Entries taken from a collection:
----
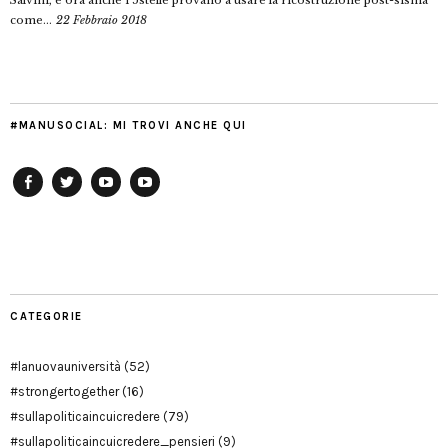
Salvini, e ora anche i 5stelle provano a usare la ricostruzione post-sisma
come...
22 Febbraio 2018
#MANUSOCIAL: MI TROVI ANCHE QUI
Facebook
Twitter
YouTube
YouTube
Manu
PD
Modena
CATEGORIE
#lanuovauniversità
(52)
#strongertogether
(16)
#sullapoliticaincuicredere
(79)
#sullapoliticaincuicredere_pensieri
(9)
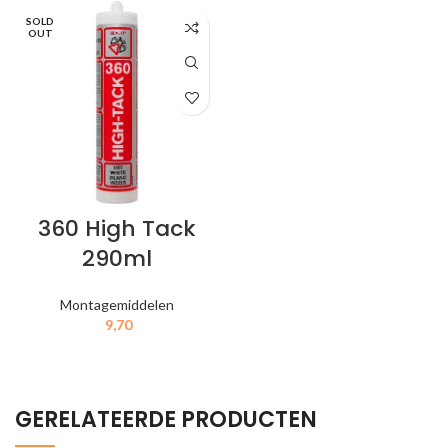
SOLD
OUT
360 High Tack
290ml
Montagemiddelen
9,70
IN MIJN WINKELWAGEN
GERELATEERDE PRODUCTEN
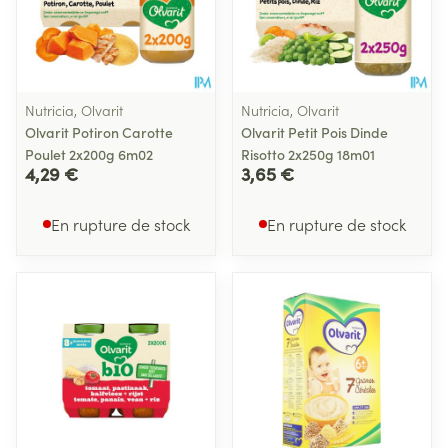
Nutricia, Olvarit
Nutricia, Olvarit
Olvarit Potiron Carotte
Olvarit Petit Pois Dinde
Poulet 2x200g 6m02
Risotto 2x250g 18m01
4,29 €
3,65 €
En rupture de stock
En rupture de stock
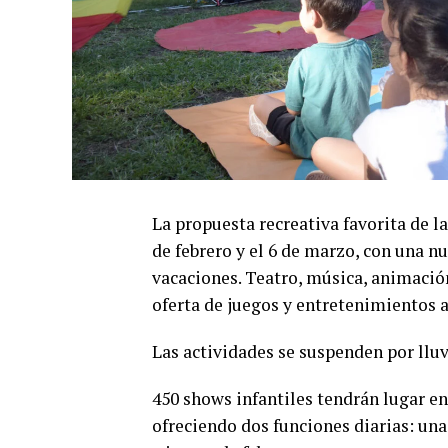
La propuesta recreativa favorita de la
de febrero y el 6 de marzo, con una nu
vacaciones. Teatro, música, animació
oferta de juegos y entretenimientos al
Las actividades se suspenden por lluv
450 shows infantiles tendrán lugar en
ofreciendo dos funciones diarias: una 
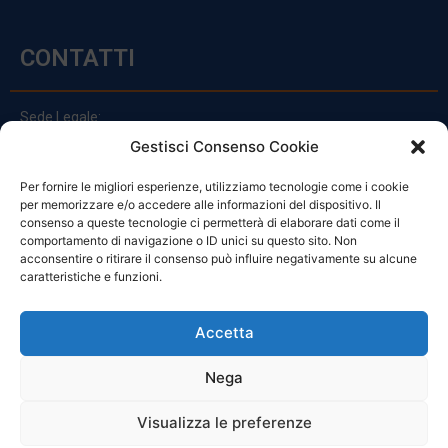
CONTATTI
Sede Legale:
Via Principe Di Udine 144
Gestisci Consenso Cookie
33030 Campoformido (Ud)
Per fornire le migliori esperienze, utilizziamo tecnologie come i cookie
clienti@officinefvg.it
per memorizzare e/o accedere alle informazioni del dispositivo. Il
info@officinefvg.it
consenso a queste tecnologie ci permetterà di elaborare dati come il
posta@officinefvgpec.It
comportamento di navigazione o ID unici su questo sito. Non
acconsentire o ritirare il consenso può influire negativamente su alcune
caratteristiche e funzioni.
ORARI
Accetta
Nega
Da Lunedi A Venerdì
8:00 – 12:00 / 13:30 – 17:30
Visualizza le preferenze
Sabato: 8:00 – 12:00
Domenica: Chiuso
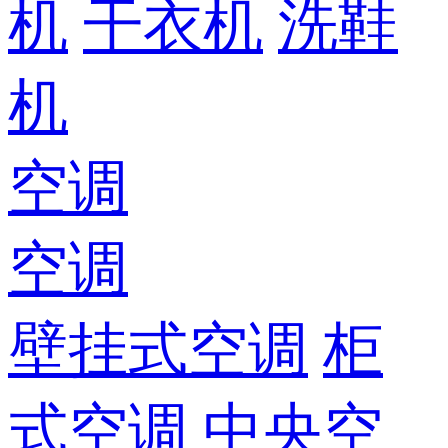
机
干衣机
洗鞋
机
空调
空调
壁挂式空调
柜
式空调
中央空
----
- [What is being asked]: Of the lines above, copy each one that contains the word "Olvarit".

- [Response to the exercise]:
Nutricia, Olvarit
Nutricia, Olvarit
Olvarit Potiron Carotte
Olvarit Petit Pois Dinde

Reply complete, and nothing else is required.